## Task brief
Write out exactly the lines from the one containing "Look at this" through the last line of the records below, and no others.
┌─ Raw data
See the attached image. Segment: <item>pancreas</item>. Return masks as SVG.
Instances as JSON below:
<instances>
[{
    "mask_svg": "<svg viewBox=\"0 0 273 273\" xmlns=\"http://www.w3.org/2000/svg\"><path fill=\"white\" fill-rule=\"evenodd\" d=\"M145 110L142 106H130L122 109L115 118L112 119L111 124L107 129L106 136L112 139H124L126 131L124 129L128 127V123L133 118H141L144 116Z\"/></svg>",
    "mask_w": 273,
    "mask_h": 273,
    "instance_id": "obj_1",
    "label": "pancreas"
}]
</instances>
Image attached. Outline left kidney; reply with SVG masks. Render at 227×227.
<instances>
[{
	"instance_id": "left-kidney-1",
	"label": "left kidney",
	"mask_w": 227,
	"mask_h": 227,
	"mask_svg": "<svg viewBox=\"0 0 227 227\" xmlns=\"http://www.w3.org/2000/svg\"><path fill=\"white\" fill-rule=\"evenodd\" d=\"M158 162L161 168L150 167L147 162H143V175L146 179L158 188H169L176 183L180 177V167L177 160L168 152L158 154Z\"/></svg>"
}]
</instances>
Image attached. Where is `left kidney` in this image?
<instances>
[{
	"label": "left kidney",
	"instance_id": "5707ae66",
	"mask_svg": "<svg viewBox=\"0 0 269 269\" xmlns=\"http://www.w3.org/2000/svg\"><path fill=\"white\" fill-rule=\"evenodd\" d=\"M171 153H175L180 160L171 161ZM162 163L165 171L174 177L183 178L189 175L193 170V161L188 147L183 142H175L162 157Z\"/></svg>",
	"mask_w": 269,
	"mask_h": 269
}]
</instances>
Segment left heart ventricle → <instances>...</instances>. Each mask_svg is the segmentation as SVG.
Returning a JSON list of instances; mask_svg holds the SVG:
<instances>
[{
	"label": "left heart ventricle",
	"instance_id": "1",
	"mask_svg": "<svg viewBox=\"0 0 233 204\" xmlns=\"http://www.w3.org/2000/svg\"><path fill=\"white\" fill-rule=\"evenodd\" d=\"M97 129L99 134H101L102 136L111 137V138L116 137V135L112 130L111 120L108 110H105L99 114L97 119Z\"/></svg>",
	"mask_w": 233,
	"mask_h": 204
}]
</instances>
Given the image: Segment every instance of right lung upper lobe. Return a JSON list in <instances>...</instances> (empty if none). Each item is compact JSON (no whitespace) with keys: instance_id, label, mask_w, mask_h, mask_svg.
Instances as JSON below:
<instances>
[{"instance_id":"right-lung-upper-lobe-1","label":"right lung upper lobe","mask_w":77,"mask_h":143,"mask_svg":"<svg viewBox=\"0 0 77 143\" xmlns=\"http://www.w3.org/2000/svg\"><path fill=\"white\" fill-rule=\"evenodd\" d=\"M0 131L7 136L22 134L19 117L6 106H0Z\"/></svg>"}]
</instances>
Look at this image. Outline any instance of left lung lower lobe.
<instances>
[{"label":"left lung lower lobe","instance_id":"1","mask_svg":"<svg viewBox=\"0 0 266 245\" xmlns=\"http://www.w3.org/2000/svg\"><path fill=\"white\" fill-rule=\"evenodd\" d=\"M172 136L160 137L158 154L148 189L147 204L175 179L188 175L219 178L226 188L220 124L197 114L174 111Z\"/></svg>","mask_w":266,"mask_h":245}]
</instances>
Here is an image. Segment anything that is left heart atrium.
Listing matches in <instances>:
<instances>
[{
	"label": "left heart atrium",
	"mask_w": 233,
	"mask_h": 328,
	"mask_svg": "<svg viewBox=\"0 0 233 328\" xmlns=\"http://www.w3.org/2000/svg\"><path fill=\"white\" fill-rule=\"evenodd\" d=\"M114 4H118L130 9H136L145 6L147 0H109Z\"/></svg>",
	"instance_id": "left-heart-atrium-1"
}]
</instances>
└─
## Task solution
Look at this image. Outline any instance of left lung lower lobe.
<instances>
[{"label":"left lung lower lobe","instance_id":"1","mask_svg":"<svg viewBox=\"0 0 266 245\" xmlns=\"http://www.w3.org/2000/svg\"><path fill=\"white\" fill-rule=\"evenodd\" d=\"M172 136L160 137L158 154L148 189L147 204L175 179L188 175L219 178L226 188L220 124L197 114L174 111Z\"/></svg>","mask_w":266,"mask_h":245}]
</instances>
Here is an image. Segment anything that is left heart atrium.
Listing matches in <instances>:
<instances>
[{
	"label": "left heart atrium",
	"mask_w": 233,
	"mask_h": 328,
	"mask_svg": "<svg viewBox=\"0 0 233 328\" xmlns=\"http://www.w3.org/2000/svg\"><path fill=\"white\" fill-rule=\"evenodd\" d=\"M114 4H118L130 9H136L145 6L147 0H109Z\"/></svg>",
	"instance_id": "left-heart-atrium-1"
}]
</instances>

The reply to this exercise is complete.